冒険が終了しました! リプレイ結果をご覧ください。

オープニング

●副長、休暇を取る
 ゼノンは首を傾げた。机に出していた町全体の見取り図が無くなっている。
「おかしいな。確かにここに置いておいたのに」
 彼は幻想の田舎町デルーダの警護団で副長を務めており、今日は警備ルートの見直しを行うつもりであった。ふと机から視線を離すと、近くで武器の整備をしていた部下達と目が合う。直後、露骨に視線を逸らされたものだから、なぜこんな事をしたのかと視線で無言の圧力をかけてみる。
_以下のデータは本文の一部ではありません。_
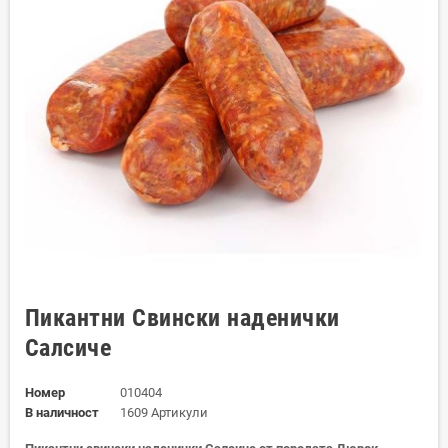
Пикантни Свински наденички
Салсиче
Номер
010404
В наличност
1609 Артикули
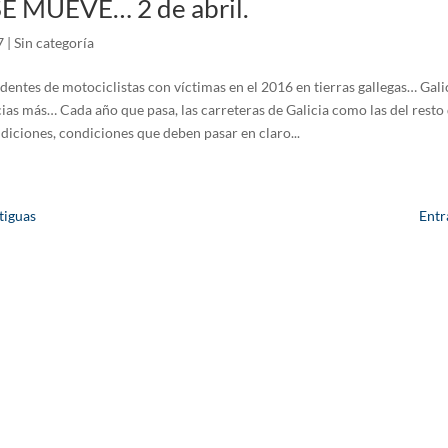
E MUEVE… 2 de abril.
7
|
Sin categoría
dentes de motociclistas con víctimas en el 2016 en tierras gallegas… Gal
cias más… Cada año que pasa, las carreteras de Galicia como las del resto
iciones, condiciones que deben pasar en claro...
tiguas
Entr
「だ、だって今日、ゼノン副長は非番じゃないですか! 何で普通に仕事しようとしてるんです?!」
「非番で外回りしなくていいなら、休みを業務改善にあてたっていいだろ」
「休みの使い方、間違ってません?!」
「そうかぁ?」
「たまには仕事から離れて、気晴らしでもしてくださいよ」

 それがいい、と見取り図を隠した部下に周りが同調し、ゼノンは仕方なく警護団の拠点から外へと足を向けた。背中を見送りながら、部下達はヒソヒソと声を落として話す。
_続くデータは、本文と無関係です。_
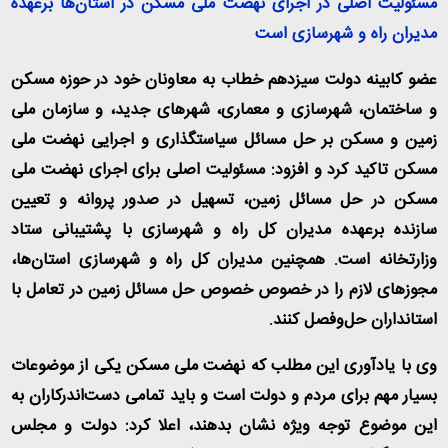
مسئولیت اصلی در اجرای نهضت ملی مسکن در استان‌ها برعهده
مدیران راه و شهرسازی است
عضو کابینه دولت سیزدهم خطاب به معاونان خود در حوزه مسکن
و ساختمان، شهرسازی و معماری، شهرهای جدید، و سازمان ملی
زمین و مسکن بر حل مسائل سیاستگذاری و اجرایی نهضت ملی
مسکن تاکید کرد و افزود: مسئولیت اصلی برای اجرای نهضت ملی
مسکن در حل مسائل زمین، تسهیل در صدور پروانه و تعیین
سازنده برعهده مدیران کل راه و شهرسازی با پشتیبانی ستاد
وزارتخانه است. همچنین مدیران کل راه و شهرسازی استان‌ها،
مجوزهای لازم را در خصوص خصوص حل مسائل زمین در تعامل با
استانداران حل‌وفصل کنند
.
وی با یادآوری این مطلب که نهضت ملی مسکن یکی از موضوعات
بسیار مهم برای مردم و دولت است و باید تمامی دست‌اندرکاران به
این موضوع توجه ویژه نشان بدهند، اعلا کرد: دولت و مجلس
「大丈夫かなぁ、ゼノン副長。あの人、仕事人間だから…」
「確かに。休みの日も拠点で労いに飯作ってくれたり、俺達の世話してくれるもんな」
「ありがたいんだけど、少しは体を休めて欲しいしなぁ…」

(俺は別に苦痛じゃないんだが、よくよく考えてみれば上司が四六時中、拠点に居座ってるっていうのも息が詰まるもんだよな)
……とはいえ、自分にとっては仕事が趣味のようなもの。遊び上手な団長と違って、暇を潰す術を持ち合わせていない。

 休日の過ごし方が分からず途方に暮れているゼノンだったが、ふと町中で見知った顔を見かけ、目を見開く。
 赤い電波の輪を頭上に輝かせる強面の男。確か、冬越 弾正と名乗っていたか。そういえば、彼の仲間であるギルド『ローレット』のメンバーに、"もっと我儘を言ってもいい"と助言を受けた事がある。

(……頼っていい、って事だよな。多分)

 ダメ元で助言をもらおうと、ゼノンは弾正の背中へ声をかけーー

●仕事人間、仕事で遊ぶ

「さっそく、今日の依頼の概要を説明しよう」

 数時間後。ローレットには4人の特異運命座標とゼノン、そして弾正の姿があった。
 テーブルを連結させて作られた広いスペースには、色とりどりのコマやカード、ゲームボードが置かれている。"ゲームマスター"と書かれた腕章を腕に着け、弾正は集まった特異運命座標たちを見回す。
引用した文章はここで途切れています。